Animoca Brands Wins Dubai License as Emirates Tightens Crypto Rules

Animoca Brands Wins Dubai License as Emirates Tightens Crypto Rules

Animoca Brands has secured a Virtual Asset Service Provider (VASP) licence from Dubai’s Virtual Assets Regulatory Authority (VARA), authorizing the Web3 investment giant to offer broker-dealer and asset management services across the emirate. The licence, announced Monday, clears the way for Animoca to serve institutional and qualified investors in and from Dubai, excluding the separate Dubai International Financial Centre.

The approval marks a significant milestone for one of crypto’s most active investment firms, which manages a portfolio exceeding 600 companies and digital assets and operates platforms like The Sandbox and Moca Network. It also underscores Dubai’s strategy to build regulated infrastructure for digital assets while simultaneously tightening operational rules.

“Animoca has seen growth in its institutional products such as RWAs, so an emphasis on institutional clients out of Dubai is important and strategic to us,” Yat Siu, Animoca’s co-founder and executive chairman, told Decrypt. He characterized the region as “one of the most forward looking and supportive places for crypto broadly.”

The VASP licence arrives just weeks after Dubai’s DFSA (the regulator overseeing the DIFC financial free zone) implemented a sweeping crackdown on privacy-focused cryptocurrencies. The regulator banned licensed exchanges and financial institutions from facilitating privacy tokens like Monero and Zcash, citing anti-money laundering and sanctions compliance concerns.

The updated framework also prohibited regulated firms from using privacy devices such as mixers, tumblers, or obfuscation tools that hide transaction details. Additionally, the DFSA scrapped its approved token whitelist, placing the burden of ongoing asset suitability assessments directly on licensed firms themselves.

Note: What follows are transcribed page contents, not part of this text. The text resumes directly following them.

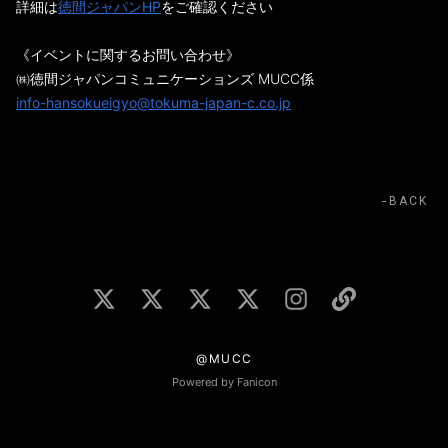
詳細は
徳間ジャパンHP
をご確認ください
《イベントに関するお問い合わせ》
㈱徳間ジャパンコミュニケーションズ MUCC係
info-hansokueigyo@tokuma-japan-c.co.jp
BACK
@MUCC
Powered by Fanicon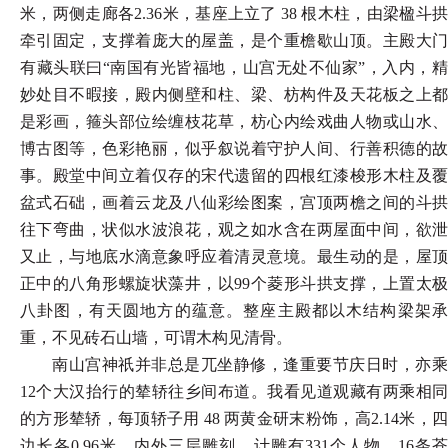
米，两侧走廊各2.36米，基座上立了 38 根木柱，由梁楹斗拱
牵引固定，支撑着庞大的屋盖，是个重檐歇山顶。主殿大门
有藏头联曰“南国有光皆福地，山宫无处不仙家”，入内，精
妙处目不暇接，殿内侧壁和柱、梁、枋构件及天花板之上都
是彩画，箍头部位绘缠枝花草，枋心内绘戏曲人物或山水、
博古图等，色彩艳丽，似乎叙说着守护人间、行善积德的故
事。殿堂中间立着仅存的宋代遗留的四根红漆梭形木柱及覆
盆式石础，画着云龙及八仙彩绘图案，宫顶两檐之间的斗拱
往下弯曲，状似水波浪花，观之如水含在两屋面中间，欲泄
又止，与地底水滴意象呼应着清灵意境。最生动的是，屋顶
正中的八角形螺旋状藻井，以99个菱形斗拱支撑，上置太极
八卦图，有天圆地方的蕴意。整座主殿都以木结构梁架承
重，不见砖石山墙，可谓木构见清骨。
南山宫神祇并非总是兀坐静修，逢重要节庆日时，亦乘
12个大汉抬行的辇轿往乡间布道。我看见道观藏有两乘相同
的方形辇轿，每顶轿子用 48 两黄金研末粉饰，高2.14米，四
边长各0.96米，内外三层雕刻，计雕有331个人物、16条苍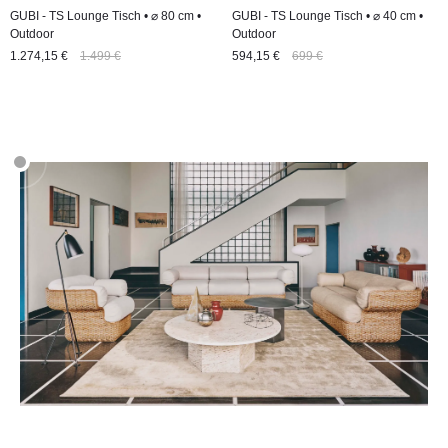
GUBI - TS Lounge Tisch • ⌀ 80 cm •
GUBI - TS Lounge Tisch • ⌀ 40 cm •
Outdoor
Outdoor
1.274,15 €
1.499 €
594,15 €
699 €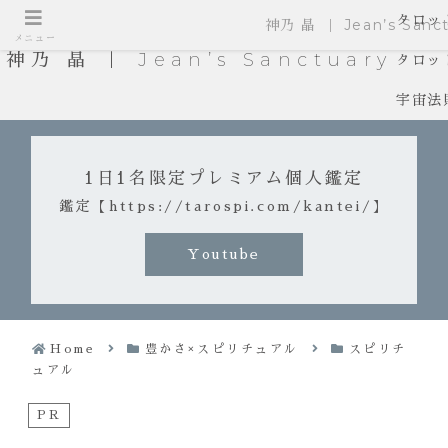
タロッ
神乃 晶 ｜ Jean’s Sanct
メニュー
神乃 晶 ｜ Jean’s Sanctuary
タロッ
宇宙法
1日1名限定プレミアム個人鑑定
鑑定【https://tarospi.com/kantei/】
Youtube
Home
豊かさ×スピリチュアル
スピリチ
ュアル
PR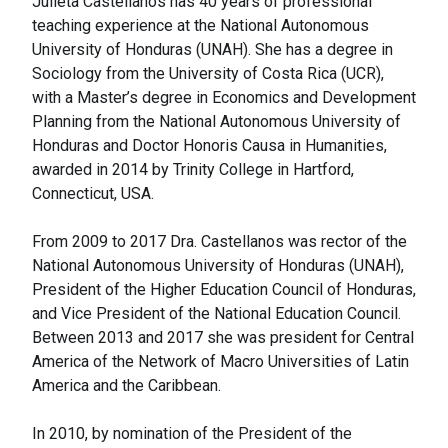
Julieta Castellanos has 40 years of professional
teaching experience at the National Autonomous
University of Honduras (UNAH). She has a degree in
Sociology from the University of Costa Rica (UCR),
with a Master’s degree in Economics and Development
Planning from the National Autonomous University of
Honduras and Doctor Honoris Causa in Humanities,
awarded in 2014 by Trinity College in Hartford,
Connecticut, USA.
From 2009 to 2017 Dra. Castellanos was rector of the
National Autonomous University of Honduras (UNAH),
President of the Higher Education Council of Honduras,
and Vice President of the National Education Council.
Between 2013 and 2017 she was president for Central
America of the Network of Macro Universities of Latin
America and the Caribbean.
In 2010, by nomination of the President of the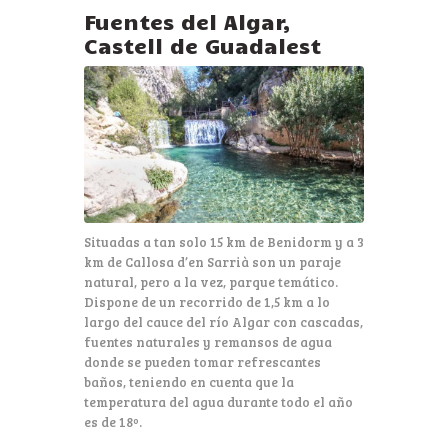
Fuentes del Algar,
Castell de Guadalest
Situadas a tan solo 15 km de Benidorm y a 3
km de Callosa d’en Sarrià son un paraje
natural, pero a la vez, parque temático.
Dispone de un recorrido de 1,5 km a lo
largo del cauce del río Algar con cascadas,
fuentes naturales y remansos de agua
donde se pueden tomar refrescantes
baños, teniendo en cuenta que la
temperatura del agua durante todo el año
es de 18º.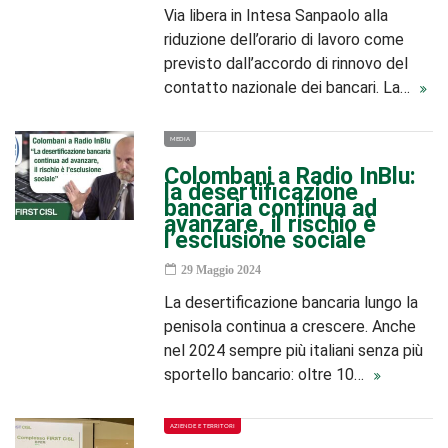
Via libera in Intesa Sanpaolo alla
riduzione dell’orario di lavoro come
previsto dall’accordo di rinnovo del
contatto nazionale dei bancari. La…
MEDIA
Colombani a Radio InBlu:
la desertificazione
bancaria continua ad
avanzare, il rischio è
l’esclusione sociale
29 Maggio 2024
La desertificazione bancaria lungo la
penisola continua a crescere. Anche
nel 2024 sempre più italiani senza più
sportello bancario: oltre 10…
AZIENDE E TERRITORI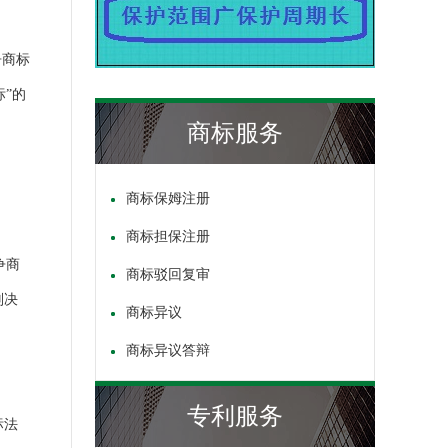
争商标
”的
商标服务
商标保姆注册
商标担保注册
争商
商标驳回复审
判决
商标异议
商标异议答辩
专利服务
标法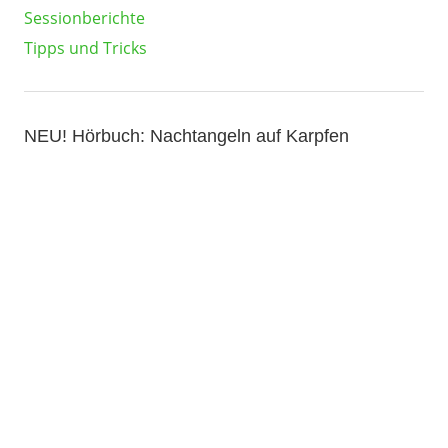
Sessionberichte
Tipps und Tricks
NEU! Hörbuch: Nachtangeln auf Karpfen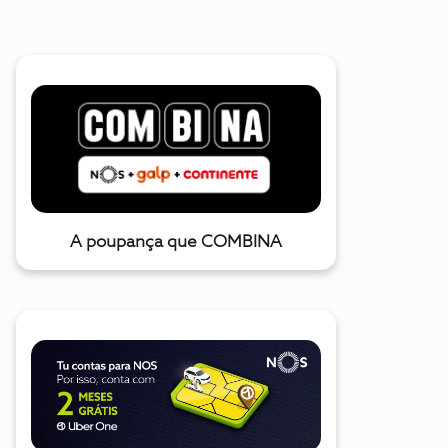
A poupança que COMBINA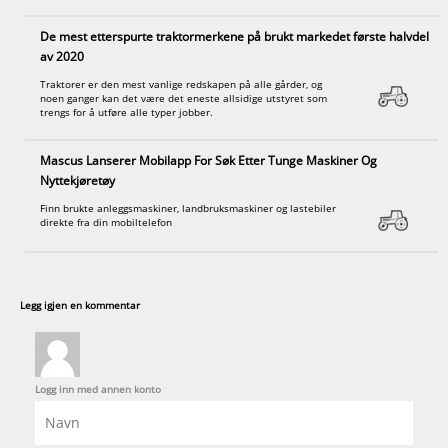
De mest etterspurte traktormerkene på brukt markedet første halvdel
av 2020
Traktorer er den mest vanlige redskapen på alle gårder, og
noen ganger kan det være det eneste allsidige utstyret som
trengs for å utføre alle typer jobber.
Mascus Lanserer Mobilapp For Søk Etter Tunge Maskiner Og
Nyttekjøretøy
Finn brukte anleggsmaskiner, landbruksmaskiner og lastebiler
direkte fra din mobiltelefon
Legg igjen en kommentar
Logg inn med annen konto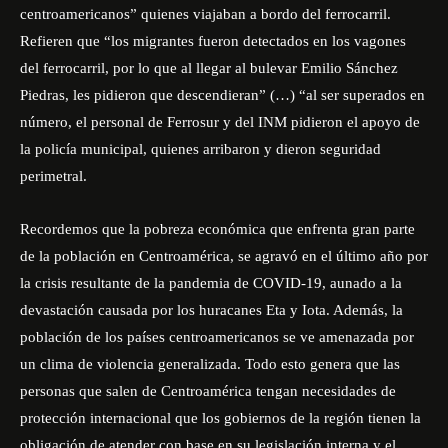
centroamericanos” quienes viajaban a bordo del ferrocarril.
Refieren que “los migrantes fueron detectados en los vagones
del ferrocarril, por lo que al llegar al bulevar Emilio Sánchez
Piedras, les pidieron que descendieran” (…) “al ser superados en
número, el personal de Ferrosur y del INM pidieron el apoyo de
la policía municipal, quienes arribaron y dieron seguridad
perimetral.
Recordemos que la pobreza económica que enfrenta gran parte
de la población en Centroamérica, se agravó en el último año por
la crisis resultante de la pandemia de COVID-19, aunado a la
devastación causada por los huracanes Eta y Iota. Además, la
población de los países centroamericanos se ve amenazada por
un clima de violencia generalizada. Todo esto genera que las
personas que salen de Centroamérica tengan necesidades de
protección internacional que los gobiernos de la región tienen la
obligación de atender con base en su legislación interna y el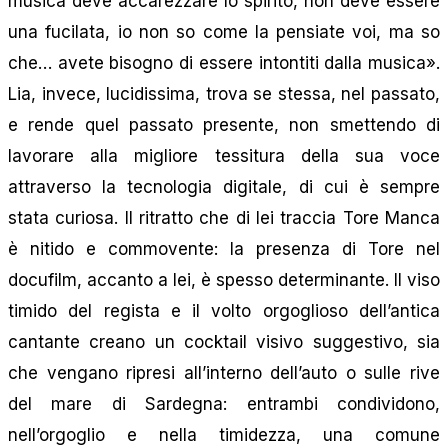
musica deve accarezzare lo spirito, non deve essere
una fucilata, io non so come la pensiate voi, ma so
che… avete bisogno di essere intontiti dalla musica».
Lia, invece, lucidissima, trova se stessa, nel passato,
e rende quel passato presente, non smettendo di
lavorare alla migliore tessitura della sua voce
attraverso la tecnologia digitale, di cui è sempre
stata curiosa. Il ritratto che di lei traccia Tore Manca
è nitido e commovente: la presenza di Tore nel
docufilm, accanto a lei, è spesso determinante. Il viso
timido del regista e il volto orgoglioso dell’antica
cantante creano un cocktail visivo suggestivo, sia
che vengano ripresi all’interno dell’auto o sulle rive
del mare di Sardegna: entrambi condividono,
nell’orgoglio e nella timidezza, una comune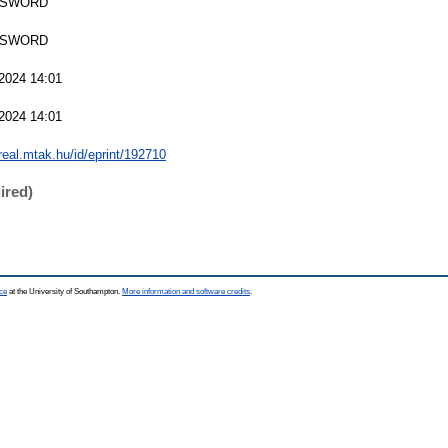
 SWORD
 SWORD
 2024 14:01
 2024 14:01
/real.mtak.hu/id/eprint/192710
ired)
ce
at the University of Southampton.
More information and software credits
.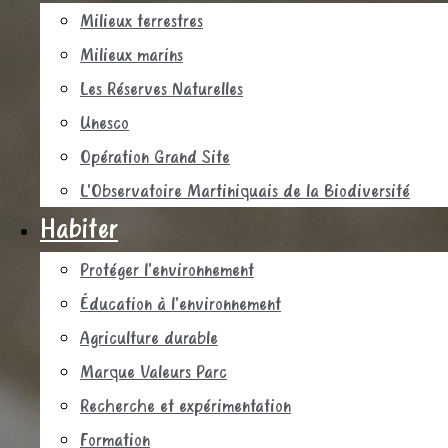
Milieux terrestres
Milieux marins
Les Réserves Naturelles
Unesco
Opération Grand Site
L’Observatoire Martiniquais de la Biodiversité
Habiter
Protéger l’environnement
Éducation à l’environnement
Agriculture durable
Marque Valeurs Parc
Recherche et expérimentation
Formation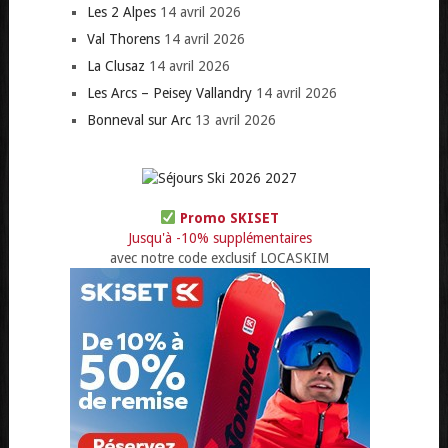
Les 2 Alpes
14 avril 2026
Val Thorens
14 avril 2026
La Clusaz
14 avril 2026
Les Arcs – Peisey Vallandry
14 avril 2026
Bonneval sur Arc
13 avril 2026
Promo SKISET
Jusqu'à -10% supplémentaires
avec notre code exclusif LOCASKIM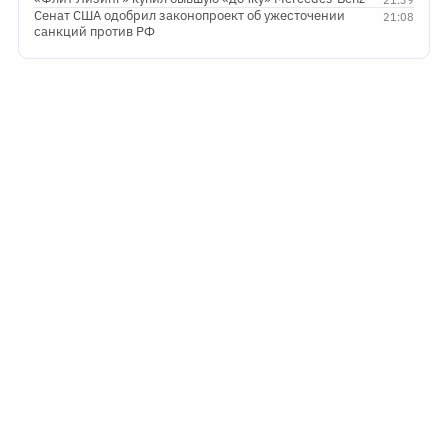
Сенат США одобрил законопроект об ужесточении
21:08
санкций против РФ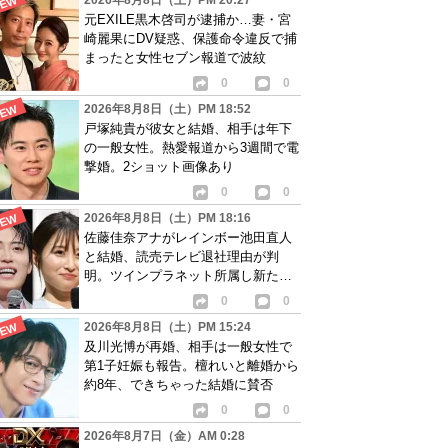
2026年8月8日（土）PM 20:27
元EXILE黒木啓司が逮捕か…妻・宮
崎麗果にDV疑惑、保護命令違反で捕
まったと女性セブン報道で波紋
0
0
2026年8月8日（土）PM 18:52
戸塚純貴が彼女と結婚、相手は年下
の一般女性。熱愛報道から3週間で電
撃婚。2ショット画像あり
0
0
2026年8月8日（土）PM 18:16
佐藤佳奈アナがレインボー池田直人
と結婚、読売テレビ退社理由が判
明。ツインプラネット所属し新たな
活動開始へ
0
0
2026年8月8日（土）PM 15:24
及川光博が再婚、相手は一般女性で
第1子妊娠も報告。檀れいと離婚から
約8年、できちゃった結婚に賛否
0
0
2026年8月7日（金）AM 0:28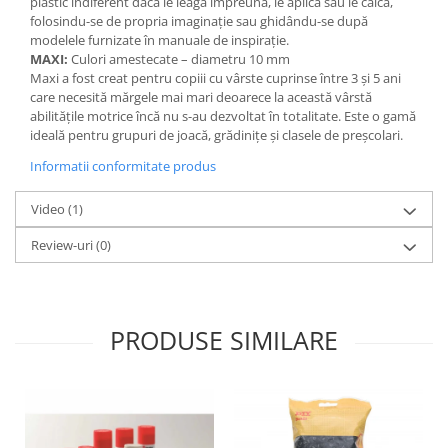
plastic indiferent dacă le leagă împreuna, le aplică sau le calcă,
Stimulare olfactivă
folosindu-se de propria imaginație sau ghidându-se după
Stimulare tactila
modelele furnizate în manuale de inspirație.
Stimulare vizuala
MAXI:
Culori amestecate – diametru 10 mm
Maxi a fost creat pentru copiii cu vârste cuprinse între 3 și 5 ani
Terapie de integrare senzorială
care necesită mărgele mai mari deoarece la această vârstă
abilitățile motrice încă nu s-au dezvoltat în totalitate. Este o gamă
ideală pentru grupuri de joacă, grădinițe și clasele de preșcolari.
Informatii conformitate produs
Video
(1)
Review-uri
(0)
PRODUSE SIMILARE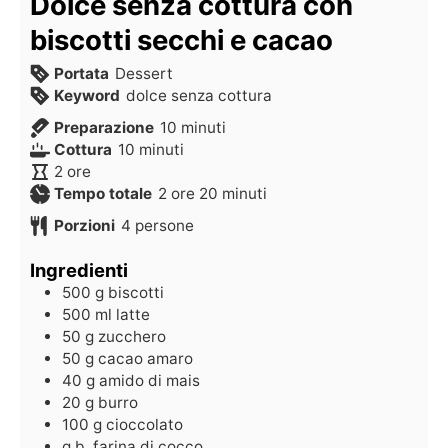
Dolce senza cottura con
biscotti secchi e cacao
Portata
Dessert
Keyword
dolce senza cottura
Preparazione
10
minuti
Cottura
10
minuti
2
ore
Tempo totale
2
ore
20
minuti
Porzioni
4
persone
Ingredienti
500
g
biscotti
500
ml
latte
50
g
zucchero
50
g
cacao amaro
40
g
amido di mais
20
g
burro
100
g
cioccolato
q.b.
farina di cocco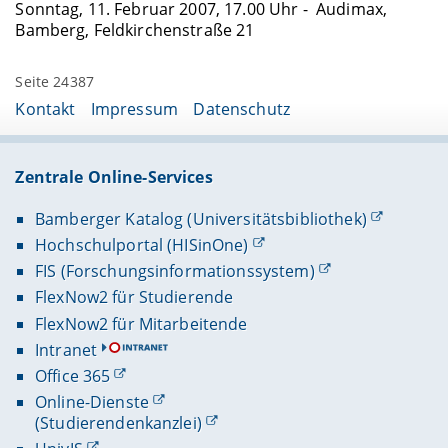
Sonntag, 11. Februar 2007, 17.00 Uhr - Audimax,
Bamberg, Feldkirchenstraße 21
Seite 24387
Kontakt
Impressum
Datenschutz
Zentrale Online-Services
Bamberger Katalog (Universitätsbibliothek)
Hochschulportal (HISinOne)
FIS (Forschungsinformationssystem)
FlexNow2 für Studierende
FlexNow2 für Mitarbeitende
Intranet
Office 365
Online-Dienste
(Studierendenkanzlei)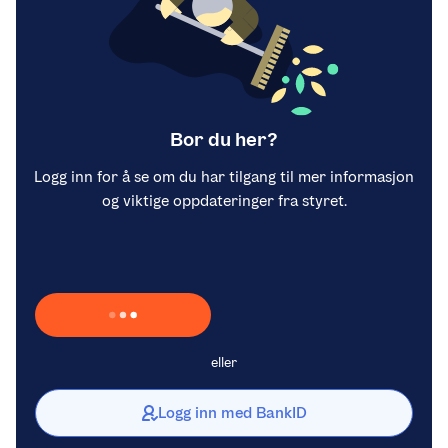
Bor du her?
Logg inn for å se om du har tilgang til mer informasjon
og viktige oppdateringer fra styret.
Laster inn Vipps …
eller
Logg inn med BankID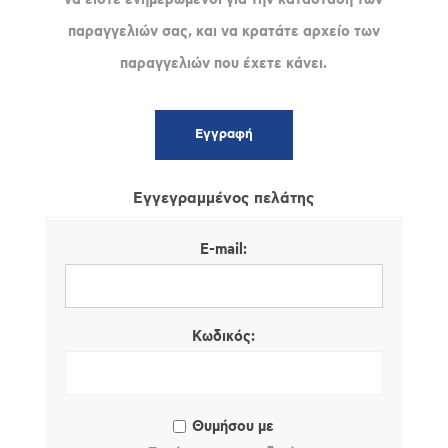
παραγγελιών σας, και να κρατάτε αρχείο των
παραγγελιών που έχετε κάνει.
Εγγεγραμμένος πελάτης
E-mail:
Κωδικός:
Θυμήσου με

Dubai’s regulator also tightened its definition of “fiat crypto tokens,” restricting the category exclusively to tokens pegged to fiat currencies and backed by high-quality, liquid assets capable of meeting redemption demands during periods of market stress. That standard would disqualify a significant portion of stablecoins currently in circulation.

See also: SOL Strategies (SOLS) Shares Plunge 43% in Volatile Nasdaq Debut Week, CEO Embraces Underdog Status

 

Industry observers say the stricter rules actually make Dubai more attractive for major players. “Stricter token and AML standards actually make Dubai more attractive for serious global players, because they de-risk the jurisdiction and give institutions the regulatory clarity they need to scale here,” said Nitesh Mishra, co-founder and CTO of hedging platform ChaiDEX Capital.

Mishra noted that privacy token bans and tightened stablecoin requirements signal “clean capital only”—exactly what large funds, banks, and listed companies seek. “I’d rather build in a jurisdiction that just got off the FATF grey list and is doubling down on compliant, scalable infrastructure than chase short-term volume in lightly regulated hubs,” he told Decrypt.

Both VARA and the DFSA are clearly moving in lockstep with global regulatory expectations, prioritizing Financial Action Task Force (FATF) alignment and sanctions enforcement while remaining welcoming to compliant builders and businesses.

See also: Securitize Launches RWA-Backed Stablecoin With OKX Ventures, Hamilton Lane and STBL

 

Dubai’s crackdown on privacy tokens fits into a wider, international effort to combat money laundering and terrorist financing through cryptocurrency. Last month, India’s Financial Intelligence Unit updated its AML/CFT guidelines to require regulated virtual digital asset service providers to block deposits, withdrawals, and trading of privacy tokens, along with coin mixers, citing “unacceptably high” money laundering and terrorist financing risks.

The European Union and Hong Kong have moved similarly, with both jurisdictions moving to restrict or effectively ban privacy coins from regulated markets. The coordinated global approach reflects growing consensus among financial regulators that privacy-enhancing cryptocurrencies present elevated compliance risks.

For Animoca, the Dubai licence strengthens its institutional foothold in the Middle East just as the company expands its real-world asset (RWA) offerings. The approval demonstrates that even as regulators worldwide tighten oversight, jurisdictions like Dubai remain committed to building compliant crypto infrastructure that appeals to serious institutional players.